Nvidia is expected to report fiscal Q1 revenue of $78.29 billion and adjusted EPS of $1.74, implying about 44% year-over-year revenue growth and 115% EPS growth, with gross margin near 75.04%. Analysts also expect Q2 revenue of $85.1 billion and EPS of $1.91, while hyperscaler capex guidance has risen from about $670 billion to $725 billion, supporting AI demand. Despite the strong fundamental backdrop, the article argues the stock may react mutedly because NVDA already trades at an all-time high and investors have likely priced in a strong quarter.

Analysis

The setup is less about whether demand is strong and more about whether the market is already front-running another clean beat-and-raise. With the stock near absolute highs and positioning likely crowded, the incremental upside from a solid quarter is capped unless management can show a step-function inflection in next-quarter supply availability, advanced-node mix, or sovereign/enterprise demand beyond hyperscaler-led spend. In other words, the bar is not revenue growth; it is proof that growth can accelerate again after the current digestion cycle. The second-order winner is TSM, because any commentary that supply is still tight effectively de-risks the foundry bottleneck and supports pricing discipline across the advanced-packaging ecosystem. By contrast, MSFT, AMZN, GOOGL, and META may all be forced to keep capex elevated longer than the market has modeled, which is negative for near-term free-cash-flow perception even if it is positive strategically.
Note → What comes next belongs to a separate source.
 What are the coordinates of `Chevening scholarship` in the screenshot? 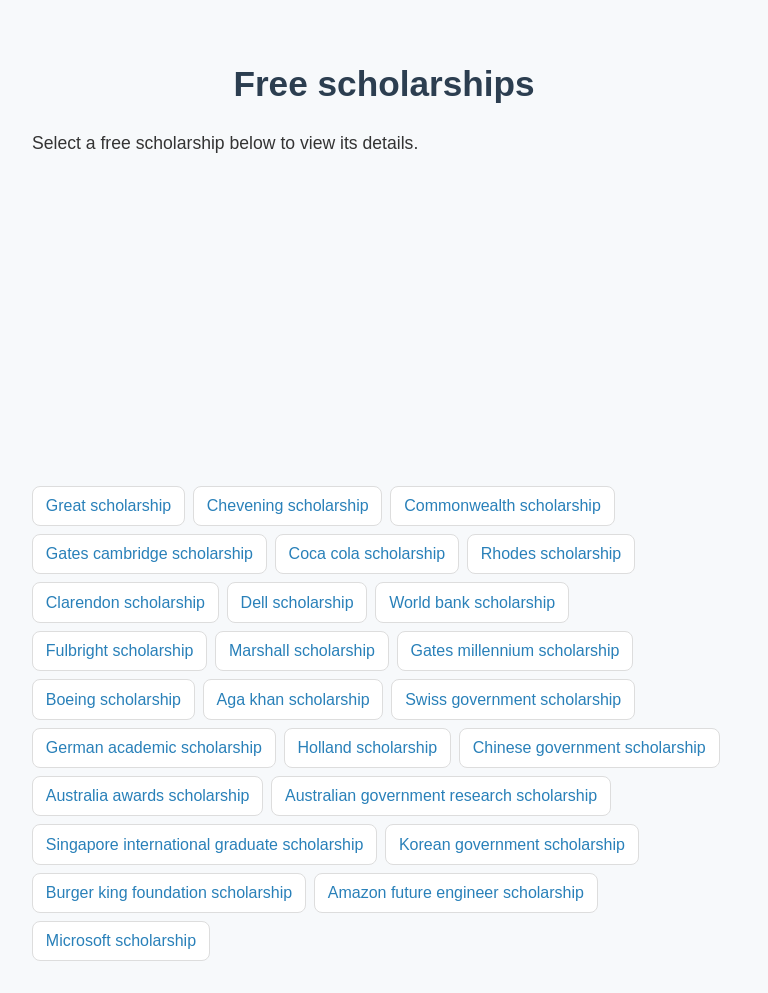 It's located at (288, 505).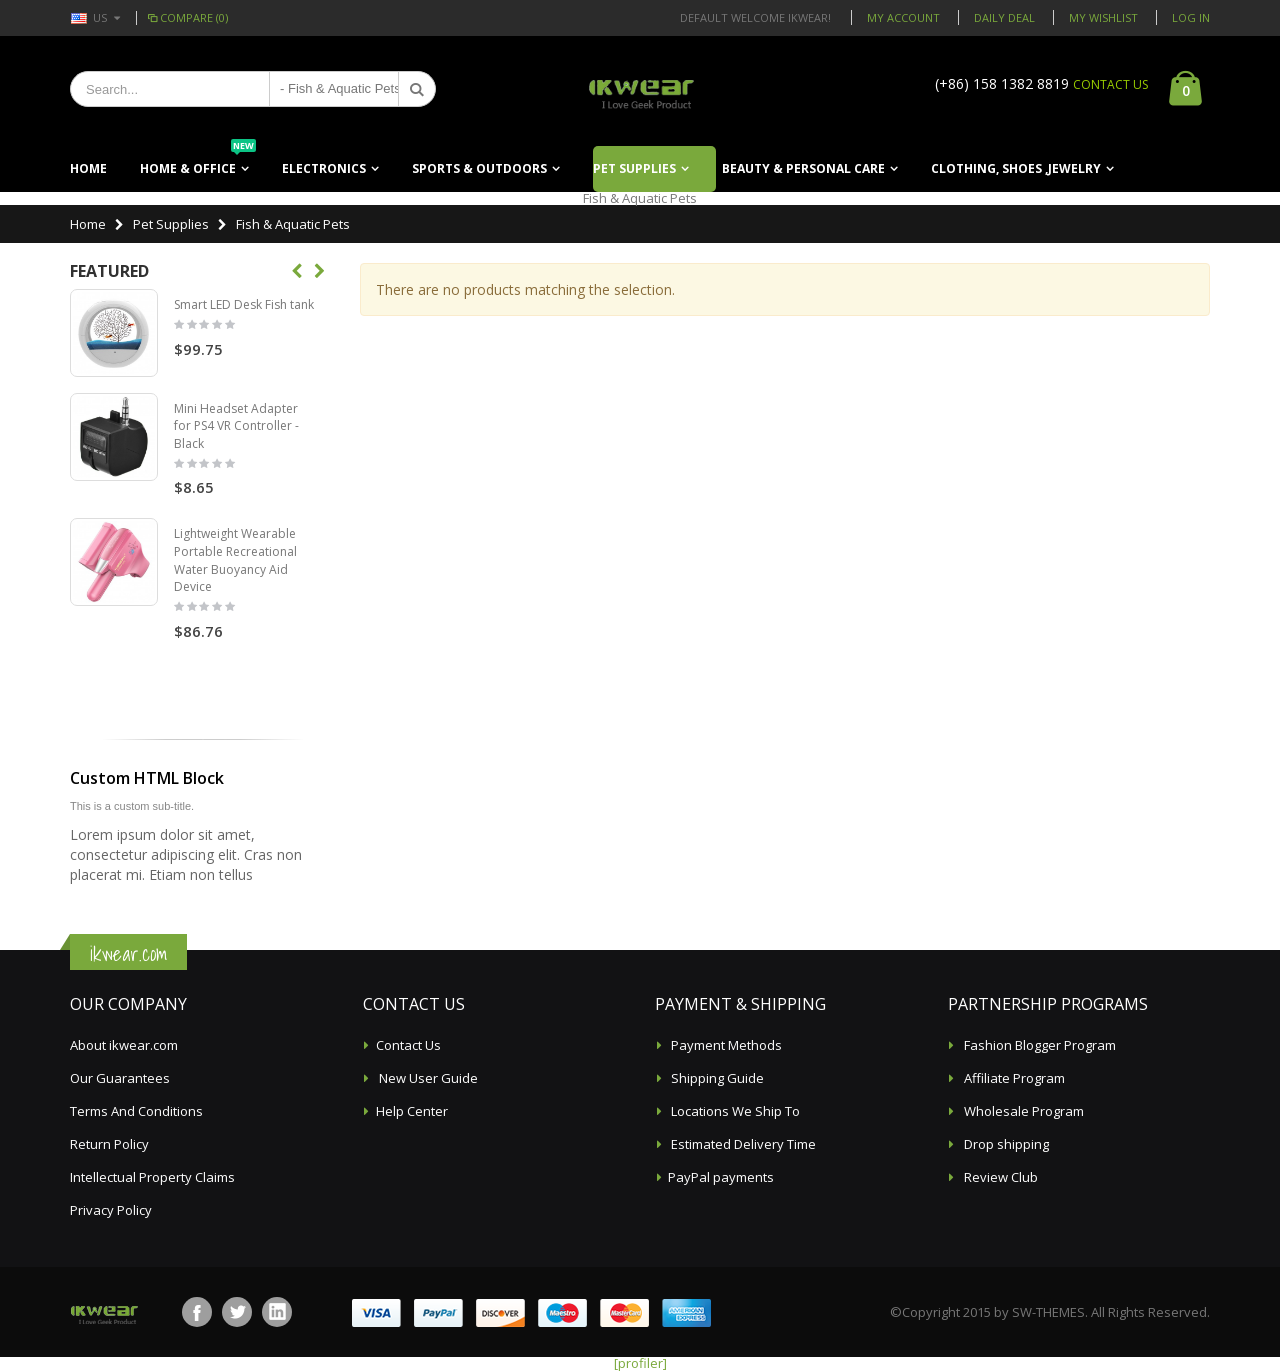 The image size is (1280, 1372). Describe the element at coordinates (111, 1210) in the screenshot. I see `Privacy Policy` at that location.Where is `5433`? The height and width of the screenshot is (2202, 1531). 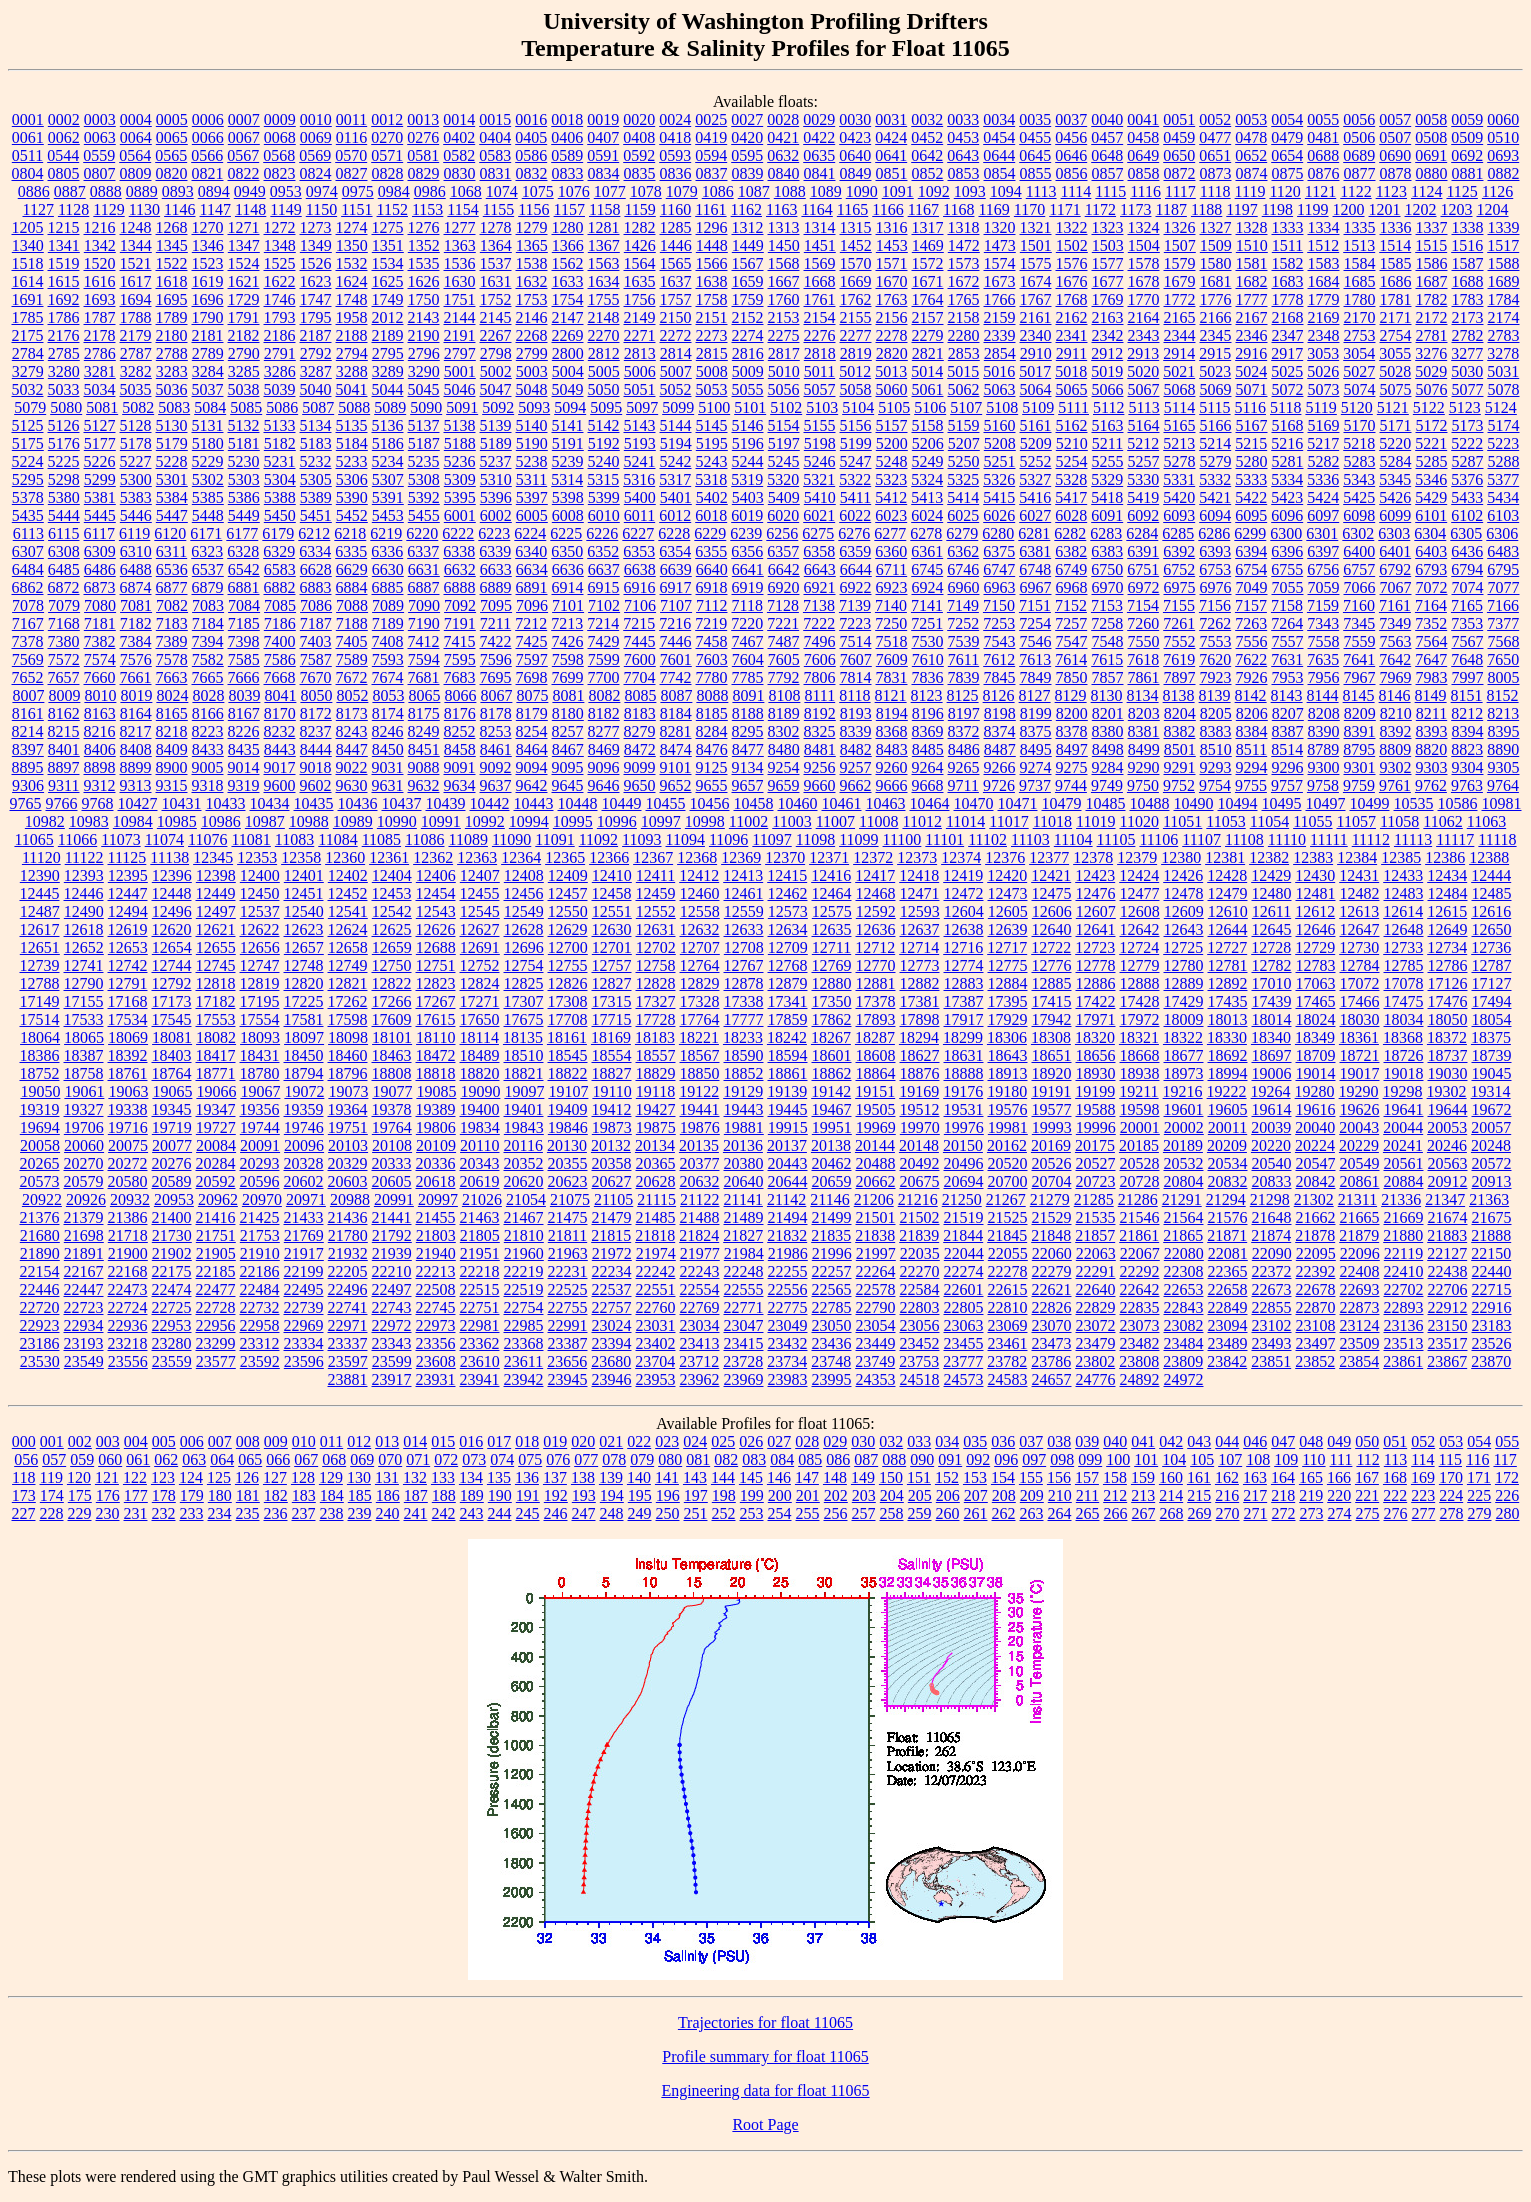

That creates a subtle but important tradeoff: AI is still a capital-allocation arms race, and the biggest beneficiaries are the chipmakers and infrastructure suppliers, not necessarily the hyperscalers whose margins absorb the spend. The contrarian risk is that the market could punish a “good but not exceptional” guide because expectations have migrated from growth to re-acceleration. If management language implies any moderation in order momentum, gross margin expansion, or lead-time tightness, the stock can de-rate on the day even with clean numbers, especially given the giant market cap and recent post-earnings disappointment. The real catalyst that would invalidate the muted-reaction thesis is not one quarter of beats, but an update that raises the implied run-rate for the next two quarters enough to force estimate revisions across the entire AI supply chain. From a time-horizon perspective, the next 1-3 trading sessions are more likely to be driven by positioning and guidance parsing than by fundamentals, while the 3-12 month setup remains constructive if capex revisions keep climbing. The market is effectively paying today for durability tomorrow, so any evidence that AI infrastructure spend is broadening beyond a few hyperscalers is what matters most. Absent that, the best risk-adjusted expression is to own the supply chain and fade the headline reaction in the mega-cap itself.